EXCERPTED RECORDS:
————

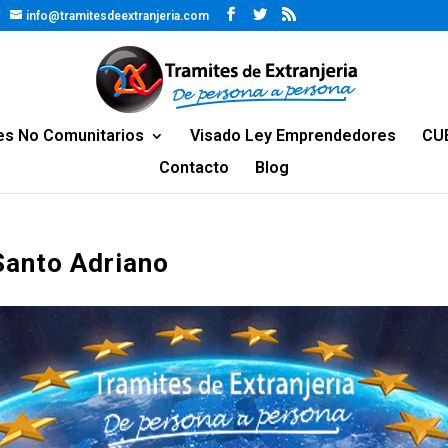
info@tramitesdeextranjeria.com
es No Comunitarios
Visado Ley Emprendedores
CU
Contacto
Blog
Santo Adriano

————

TASK:
Repeat the records verbatim, excluding pictures.

EXPECTED OUTPUT:
info@tramitesdeextranjeria.com
es No Comunitarios
Visado Ley Emprendedores
CU
Contacto
Blog
Santo Adriano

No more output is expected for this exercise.